Electrospinning process

Electrospinning is a unique approach using electrostatic forces to produce fine fibres. Electrostatic precipitators and pesticide sprayers are some of the well known applications that work similar to the electrospinning technique. fibre production using electrostatic forces has invoked glare and attention due to its potential of forming fine fibres. Electrospun fibres have small pore size and high surface area. There is also evidence of sizable static charges in the electrospun fibres that could be effectively handled to produce three-dimensional structures.

The apparatus used for electrospinning is simple in construction which consists of a high voltage electric source with positive or negative polarity, a syringe pump with capillaries or tubes to carry the solution from the syringe or pipette to the spinnerette and a conducting collector. The collector can be made of any shape according to the requirements like flat plate, rotating drum, etc.

Many researchers have used the apparatus with modifications depending on process conditions to spin a wide variety of fine fibres. Polymer solution or the melt that has to be spun is forced through a syringe pump to form a pendant drop of polymer at the tip of the capillary or syringe needle. High voltage is applied to the polymer solution inside the syringe through a connected electrode thereby inducing free charges into the polymer solution. These charged ions move in response to the applied electric field towards the electrode of opposite polarity thereby transferring tensile forces to the polymer liquid. At the tip of the capillary, the pendant hemispherical polymer drop takes a cone like projection in the presence of an electric field. And, when the applied potential reaches a critical value that is required to overcome the surface tension of the liquid, a jet of liquid is ejected from the cone tip. Most charge carriers in organic solvents and polymers have lower mobilities and hence the charge is expected to move through the liquid for larger distances only if given enough time. After the initiation from the cone, the jet undergoes a chaotic motion or bending instability and is field directed towards the oppositively charged collector, which collects the charged fibres.

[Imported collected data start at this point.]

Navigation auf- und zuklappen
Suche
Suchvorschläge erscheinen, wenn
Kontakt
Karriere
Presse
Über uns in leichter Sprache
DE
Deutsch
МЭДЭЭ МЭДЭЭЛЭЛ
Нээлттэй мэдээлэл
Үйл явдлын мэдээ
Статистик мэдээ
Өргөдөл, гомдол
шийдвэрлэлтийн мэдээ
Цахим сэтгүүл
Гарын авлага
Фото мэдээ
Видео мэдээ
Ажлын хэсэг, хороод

As the jet travels through the atmosphere, the solvent evaporates leaving behind a dry fibre on the collecting device. For low viscosity solutions the jet breaks up into droplets while for high viscosity solutions it travels to the collector as fibres. A detailed account on the theory of electrospinning and different polymers electrospun has been elaborated by Subbiah et al.

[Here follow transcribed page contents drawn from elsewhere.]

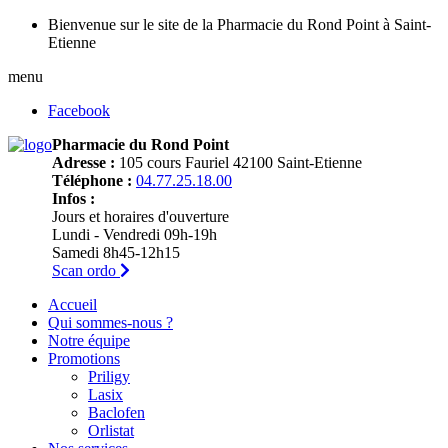
Bienvenue sur le site de la Pharmacie du Rond Point à Saint-
Etienne
menu
Facebook
Pharmacie du Rond Point
Adresse :
105 cours Fauriel 42100 Saint-Etienne
Téléphone :
04.77.25.18.00
Infos :
Jours et horaires d'ouverture
Lundi - Vendredi 09h-19h
Samedi 8h45-12h15
Scan ordo
Accueil
Qui sommes-nous ?
Notre équipe
Promotions
Priligy
Lasix
Baclofen
Orlistat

Experimental details Materials and method

Electrospinning setup consists of a high voltage power source (gamma high voltage research, ES30P-5W, 30KV, 166 A), ultra precision syringe pump (Harvard Apparatus, PHD 2000 infuse/withdraw, 0.0001 l/min-220.82ml/min), positive and negative electrodes, grounded conductive collector screen, and syringes with syringe needles (18G and 22G). Syringes from 0.5l to 140ml can be used with this syringe pump. Aluminum foil was used as the collector screen. Polyethylene oxide (PEO) (Molecular weight:400,000) was obtained from Sigma Aldrich in powder form. This material was dissolved in the HPLC grade water purchased from Aldrich to form a homogeneous polymer solution required for electrospinning. Pellethane, thermoplastic polyurethane (TPU) sample received from Dow Chemicals was used in the study. Tetrahydrofuran (THF) 99.7% and Dimethylformamide (DMF) 99.8% A.C.S reagent were the solvents selected for dissolving polyurethane and were purchased from Sigma Aldrich. Chemicals were used as received without further purification.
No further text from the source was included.